Much of that can’t be automated yet, he admitted.
The privacy engine continuously monitors the data sets for privacy violations, which users can remediate in the UI.
Users install a Docker image, then connect with data storage systems such as AWS (Amazon Web Services) or GCP (Google Cloud Platform) through standard APIs with read and write permissions to begin analysis.
“We have a variety of statistical models baked into our software to do the privacy analysis, such that once we read the data, it gets fed into all of our models, and we output a score. That is this compliance score,” Sinha explained.
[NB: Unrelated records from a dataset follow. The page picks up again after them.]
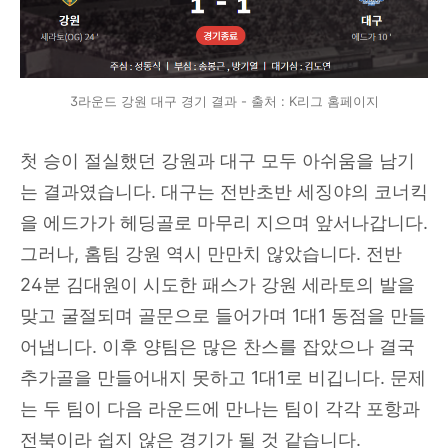
3라운드 강원 대구 경기 결과 - 출처 : K리그 홈페이지
첫 승이 절실했던 강원과 대구 모두 아쉬움을 남기
는 결과였습니다. 대구는 전반초반 세징야의 코너킥
을 에드가가 헤딩골로 마무리 지으며 앞서나갑니다.
그러나, 홈팀 강원 역시 만만치 않았습니다. 전반
24분 김대원이 시도한 패스가 강원 세라토의 발을
맞고 굴절되며 골문으로 들어가며 1대1 동점을 만들
어냅니다. 이후 양팀은 많은 찬스를 잡았으나 결국
추가골을 만들어내지 못하고 1대1로 비깁니다. 문제
는 두 팀이 다음 라운드에 만나는 팀이 각각 포항과
전북이라 쉽지 않은 경기가 될 것 같습니다.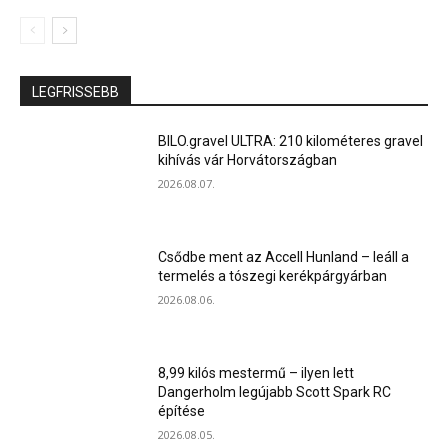
LEGFRISSEBB
BILO.gravel ULTRA: 210 kilométeres gravel
kihívás vár Horvátországban
2026.08.07.
Csődbe ment az Accell Hunland – leáll a
termelés a tószegi kerékpárgyárban
2026.08.06.
8,99 kilós mestermű – ilyen lett
Dangerholm legújabb Scott Spark RC
építése
2026.08.05.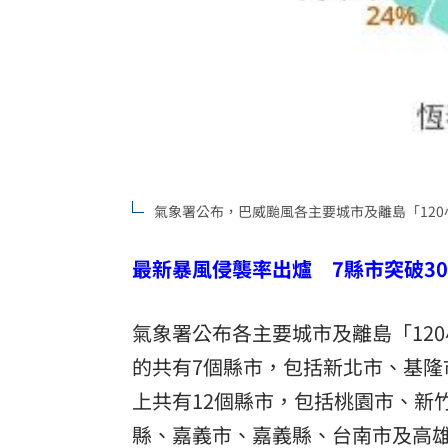
氣象署公布，巴威颱風各主要城市及離島「12
最新暴風侵襲率出爐 7縣市突破3
氣象署公布各主要城市及離島「120
的共有7個縣市，包括新北市、基隆
上共有12個縣市，包括桃園市、新
縣、嘉義市、嘉義縣、台南市及高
“Oftentimes, it’s really high because people have not cleaned their data at all. … So then we’ll give the problematic columns. And so for example, if you have a Social Security number, which is the easiest, like no-go in healthcare…. Sometimes you have somebody’s address. Sometimes you can include a city, sometimes you can’t …
“And so that’s where it gets challenging. …. And so how do you walk that line between privacy and business utility? We help walk that line because we score every individual column because of these statistical models.”
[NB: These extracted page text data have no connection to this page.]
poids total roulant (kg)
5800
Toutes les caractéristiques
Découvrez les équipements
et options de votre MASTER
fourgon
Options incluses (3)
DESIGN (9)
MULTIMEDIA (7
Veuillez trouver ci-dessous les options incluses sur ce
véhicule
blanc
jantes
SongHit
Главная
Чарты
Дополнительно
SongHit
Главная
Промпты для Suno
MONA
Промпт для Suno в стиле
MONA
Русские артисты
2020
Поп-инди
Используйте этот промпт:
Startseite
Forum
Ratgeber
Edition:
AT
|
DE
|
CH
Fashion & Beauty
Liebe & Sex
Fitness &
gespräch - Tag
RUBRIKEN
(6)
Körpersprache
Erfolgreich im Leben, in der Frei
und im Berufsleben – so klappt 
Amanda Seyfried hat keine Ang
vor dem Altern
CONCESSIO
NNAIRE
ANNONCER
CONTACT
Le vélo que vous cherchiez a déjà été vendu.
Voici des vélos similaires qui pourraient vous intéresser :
Because healthcare data from different sources often isn’t clean, the automation can discern what different columns are. For example, sometimes address is written as “add” or “origin.” It doesn’t have to go ask someone what a column header “origin” means.
“A user of this platform can see which columns are the most problematic and fix those. … The important thing here is the collaboration piece, because we’ve consolidated everything from collaboration to automation, we can generate all the paperwork because we own the end-to-end cycle,” Sinha said.
One-Stop Shop
The HIPAA consultants are one vein of competition for Integral. Sinha also credits health data giant Datavant with providing the tailwinds on which Integral was built.
“Their main product is this extreme hashing engine that they drop it into different healthcare data silos. And then once the information is hashed, people feel comfortable sharing it,” he said. Datavant is releasing PrivacyHub, a product that will compete directly with Integral for connecting different data silos.
“The differentiation for us is that you come to us, and we basically facilitate the entire compliance process. They are focusing purely on the statistical privacy engine side of things and leaving the entire end-to-end process still to be manually managed by some project manager at a company. And so for us, one of the big things is that we are your one-stop shop.”
The company recently announced an undisclosed amount of pre-seed funding from Virtue Ventures, Caffeinated Capital, GreatPoint Ventures, Array Ventures, LiveRamp Ventures and several angel investors.
“By speeding up the compliance process for healthcare data, Integral makes it possible to create bespoke patient experiences, streamline drug development research and more while ensuring patient privacy. This is critical to creating a better healthcare system,” Sinha said.
Integral has its eyes on large health companies, insurers and digital healthcare firms. As it is now, if two companies want to share data, they each have to hire a HIPAA consultant to go through the process.
“Our end goal of automating compliance is to standardize it throughout the ecosystem. These companies are going to share data with or without us. We want to be the data infrastructure that powers safe exchange of data from one place to another.”